Immersion has been shown to be a proven method for learning a foreign language, as seen in studies that involved overseas language experiences for college students, where students experienced statistically significant improvement in comprehension scores [2]. However, traveling and living overseas is costly, making it an unaffordable learning method to many. In spite of that, with the use of every day more affordable Virtual Reality technology, such as the Google Cardboard being used in education [3], one may take advantage of an immersive experience from the comfort of their own home. In this paper, we propose a VR experience that addresses the real-world cost limitation of traveling overseas to achieve immersion with another language, by providing a virtual environment where users can interact with objects and their surroundings in a different language for a lower price and at any desired time. The proposed VR language learning experience created in Unity and scripted for the Oculus Rift head-mounted display, takes advantage of the immersive capabilities offered by the Rift and extends them to the process of language learning. Also, using this application, learners can put into practice in real-time what they have learned in the 3D environment. This 3D experience allows users to explore objects and their Spanish translations in a free-roaming practice round, then apply this knowledge during game-play. Game-play involves the use of a search-and-find format, where players are given items to search for within the scene. After finding the correct item, points are awarded and a new item to search for is given. Users can view their scores to measure their success as they correctly identify objects within their environment. Currently allowing for exploration of the inside of an average home and interaction with common household items, this application can be applied to most real-world locations.

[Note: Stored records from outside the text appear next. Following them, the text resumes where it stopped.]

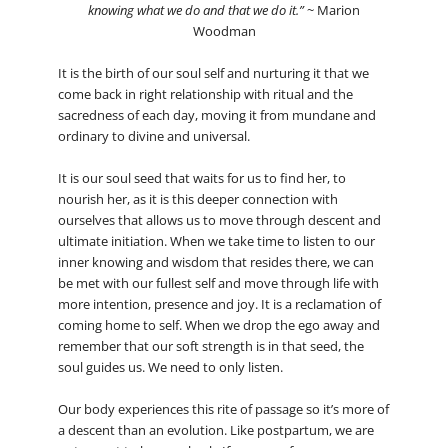
knowing what we do and that we do it.”
~ Marion
Woodman
It is the birth of our soul self and nurturing it that we
come back in right relationship with ritual and the
sacredness of each day, moving it from mundane and
ordinary to divine and universal.
It is our soul seed that waits for us to find her, to
nourish her, as it is this deeper connection with
ourselves that allows us to move through descent and
ultimate initiation. When we take time to listen to our
inner knowing and wisdom that resides there, we can
be met with our fullest self and move through life with
more intention, presence and joy. It is a reclamation of
coming home to self. When we drop the ego away and
remember that our soft strength is in that seed, the
soul guides us. We need to only listen.
Our body experiences this rite of passage so it’s more of
a descent than an evolution. Like postpartum, we are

This application can be used as a supplement to Spanish classes in schools. Participants from the focus group mentioned that they felt more engaged and believed they would be able to study for longer periods of time using our application than with traditional book-learning methods. This suggests that work assigned to be completed on our application has potential to be more effective than the former. Furthermore, teachers could assign game-play for the students to complete on their own in the classroom or at home.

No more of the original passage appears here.